Question 167·Medium·Text Structure and Purpose
The following text is from a reflective essay by a city archivist.
Every noon, the courthouse clock coughs before it strikes. The air seems to hold its breath, then the hour drops like coins into a dish: one, two, three. People look up only if the chime stumbles; otherwise, the sound threads through lunch orders and traffic without comment. When I first took this job, the clock felt like a fussy relic, another object to keep alive. Lately I keep wondering whether the town measures itself by those pulses more than by the documents I file. The clock stutters; we pause; we continue, and the day stitches itself to the next. Perhaps the record we trust is not ink on paper but a habit we share without speaking.

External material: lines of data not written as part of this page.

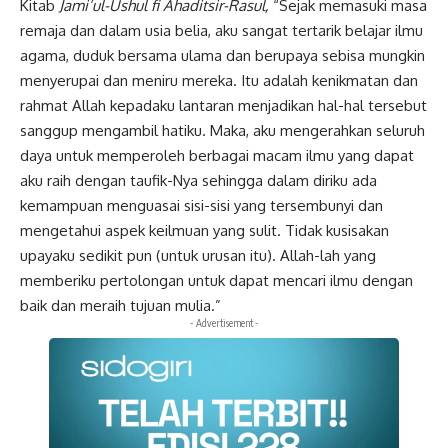
Kitab
Jami’ul-Ushul fi Ahaditsir-Rasul,
“Sejak memasuki masa
remaja dan dalam usia belia, aku sangat tertarik belajar ilmu
agama, duduk bersama ulama dan berupaya sebisa mungkin
menyerupai dan meniru mereka. Itu adalah kenikmatan dan
rahmat Allah kepadaku lantaran menjadikan hal-hal tersebut
sanggup mengambil hatiku. Maka, aku mengerahkan seluruh
daya untuk memperoleh berbagai macam ilmu yang dapat
aku raih dengan taufik-Nya sehingga dalam diriku ada
kemampuan menguasai sisi-sisi yang tersembunyi dan
mengetahui aspek keilmuan yang sulit. Tidak kusisakan
upayaku sedikit pun (untuk urusan itu). Allah-lah yang
memberiku pertolongan untuk dapat mencari ilmu dengan
baik dan meraih tujuan mulia.”
- Advertisement -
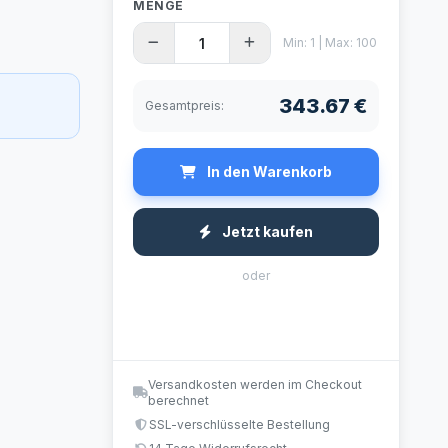
MENGE
Min: 1 | Max: 100
343.67 €
Gesamtpreis:
In den Warenkorb
Jetzt kaufen
oder
Versandkosten werden im Checkout
berechnet
SSL-verschlüsselte Bestellung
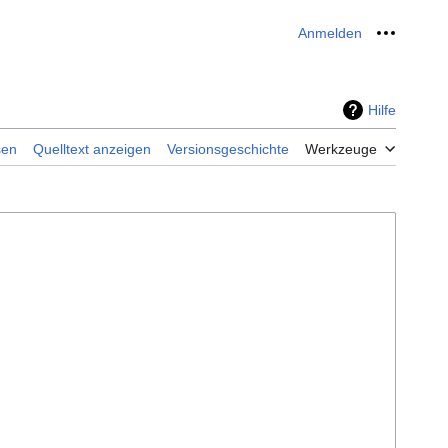
Anmelden
Meine W
Hilfe
sen
Quelltext anzeigen
Versionsgeschichte
Werkzeuge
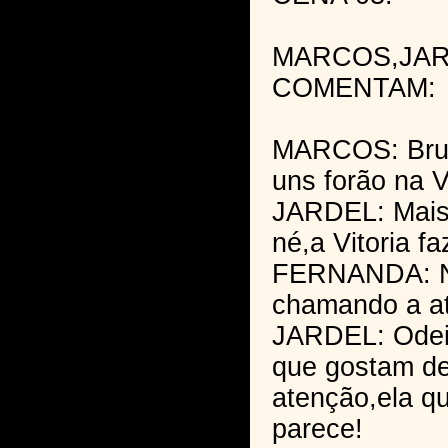
MARCOS,JAR
COMENTAM:
MARCOS: Brun
uns forão na Vi
JARDEL: Mais
né,a Vitoria fa
FERNANDA: Né
chamando a at
JARDEL: Odei
que gostam d
atenção,ela q
parece!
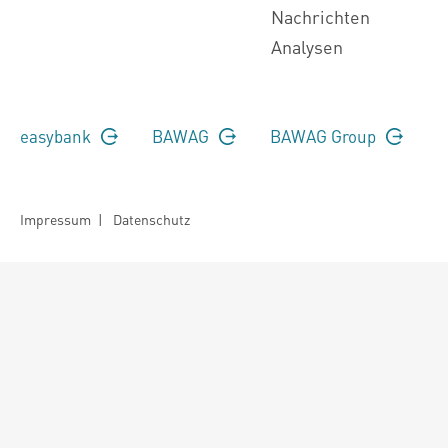
Nachrichten
Analysen
easybank
BAWAG
BAWAG Group
Impressum
|
Datenschutz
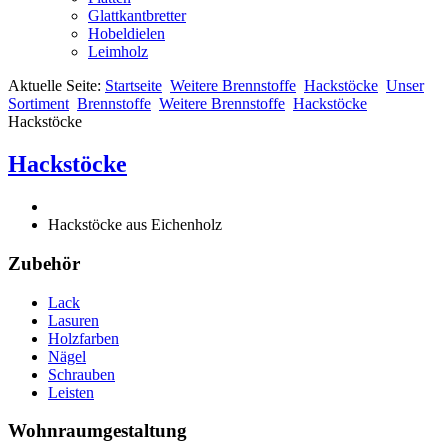
Glattkantbretter
Hobeldielen
Leimholz
Aktuelle Seite:
Startseite
Weitere Brennstoffe
Hackstöcke
Unser
Sortiment
Brennstoffe
Weitere Brennstoffe
Hackstöcke
Hackstöcke
Hackstöcke
Hackstöcke aus Eichenholz
Zubehör
Lack
Lasuren
Holzfarben
Nägel
Schrauben
Leisten
Wohnraumgestaltung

Which choice best describes the overall structure of the text?
For overall-structure questions, quickly summarize in your own words what happens in the first half of the passage and what happens in the second half (for example, “first describes X, then reflects on Y” or “first poses a question, then answers it”). Then scan each answer for a matching two-part description and eliminate any choice that mentions elements you don’t actually see in the text (such as conversations, problems, or comparisons that never occur). Focus on the author’s moves—describe, narrate, compare, argue—rather than getting lost in the specific details.
Hints
Focus on the beginning vs. the end
Ask yourself: What is the narrator mainly doing in the first few sentences? Then, what is the narrator mainly doing in the last few sentences?

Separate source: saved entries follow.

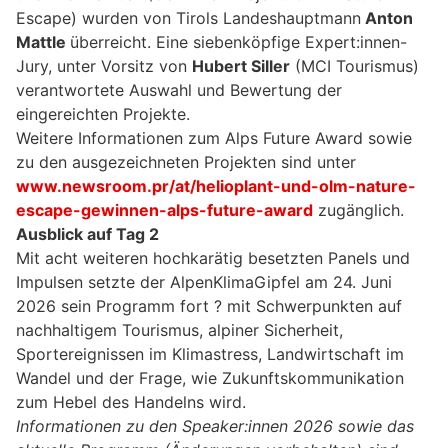
Escape) wurden von Tirols Landeshauptmann
Anton
Mattle
überreicht. Eine siebenköpfige Expert:innen-
Jury, unter Vorsitz von
Hubert Siller
(MCI Tourismus)
verantwortete Auswahl und Bewertung der
eingereichten Projekte.
Weitere Informationen zum Alps Future Award sowie
zu den ausgezeichneten Projekten sind unter
www.newsroom.pr/at/helioplant-und-olm-nature-
escape-gewinnen-alps-future-award
zugänglich.
Ausblick auf Tag 2
Mit acht weiteren hochkarätig besetzten Panels und
Impulsen setzte der AlpenKlimaGipfel am 24. Juni
2026 sein Programm fort ? mit Schwerpunkten auf
nachhaltigem Tourismus, alpiner Sicherheit,
Sportereignissen im Klimastress, Landwirtschaft im
Wandel und der Frage, wie Zukunftskommunikation
zum Hebel des Handelns wird.
Informationen zu den Speaker:innen 2026 sowie das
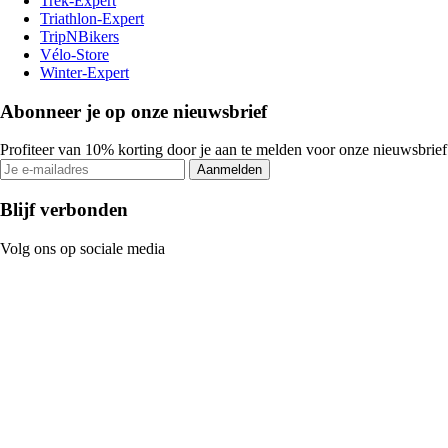
Trek-Expert
Triathlon-Expert
TripNBikers
Vélo-Store
Winter-Expert
Abonneer je op onze nieuwsbrief
Profiteer van 10% korting door je aan te melden voor onze nieuwsbrief
Aanmelden
Blijf verbonden
Volg ons op sociale media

Look for the type of writing, not just the topic
Decide whether the passage is mostly telling a story, describing a scene, explaining a problem and solution, arguing with someone, or comparing two things.
Check for elements mentioned in the choices
Scan the text for any sign of an administrative problem, a conversation with other people, or two different historical records. If these don’t appear, you can rule out any choices that depend on them.

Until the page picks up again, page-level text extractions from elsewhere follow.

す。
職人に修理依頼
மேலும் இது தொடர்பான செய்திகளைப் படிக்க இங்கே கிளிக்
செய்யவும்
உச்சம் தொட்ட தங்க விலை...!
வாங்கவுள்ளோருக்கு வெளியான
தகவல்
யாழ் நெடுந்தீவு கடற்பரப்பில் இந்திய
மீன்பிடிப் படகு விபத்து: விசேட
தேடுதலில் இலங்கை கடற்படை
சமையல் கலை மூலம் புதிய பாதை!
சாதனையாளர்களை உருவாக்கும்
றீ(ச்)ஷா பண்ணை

Notice the shift in the narrator’s thinking
Pay attention to where the narrator moves from concrete details about the clock to more abstract thoughts. How does that shift help describe the passage’s overall structure?
Step-by-step Explanation
Identify what the question is asking
The question asks about the overall structure of the text. That means you need to describe what the author does first and what the author does next (or last) in the passage, in general terms—not to interpret every detail.
Summarize the first part of the passage
Look at the opening sentences:
- "Every noon, the courthouse clock coughs before it strikes. The air seems to hold its breath, then the hour drops like coins into a dish: one, two, three. People look up only if the chime stumbles..."
Here the narrator is describing a repeated event involving the courthouse clock. Notice the strong sensory language (sound and imagery like "coughs" and "coins into a dish"). This is not a problem, argument, or comparison yet—it’s a concrete, familiar scene.
Summarize the second part of the passage
Now read from "When I first took this job" to the end. The narrator moves from description to reflection:
- The clock used to feel like a "fussy relic."
- Now the narrator "keep[s] wondering whether the town measures itself" more by the clock than by documents.
- "Perhaps the record we trust is not ink on paper but a habit we share without speaking."
This is the narrator stepping back and thinking about what the daily clock-chiming might represent for the town as a whole.
Eliminate choices that don’t match what the passage actually does
Now compare that summary to the answer choices:
- There is no specific problem and plan to fix it, so an option that describes an administrative problem plus solution cannot be right.
- There is no conversation with townspeople, so any choice that depends on dialogue or disputing others’ conclusions is wrong.
- There are no two conflicting historical records being compared, so a contrast between records does not fit.
Only one choice matches a move from a detailed description of a repeated event to a broader reflection on its meaning for the community.
Match the accurate description to the correct choice
The passage first depicts a familiar ritual in vivid sensory detail (the courthouse clock striking at noon) and then generalizes about the ritual’s symbolic significance for the community (suggesting the clock’s chimes are a shared, trusted “record” of time for the town). That is exactly what choice A) "The narrator depicts a familiar ritual in vivid sensory detail, then generalizes about the ritual’s symbolic significance for the community." describes, so A is correct.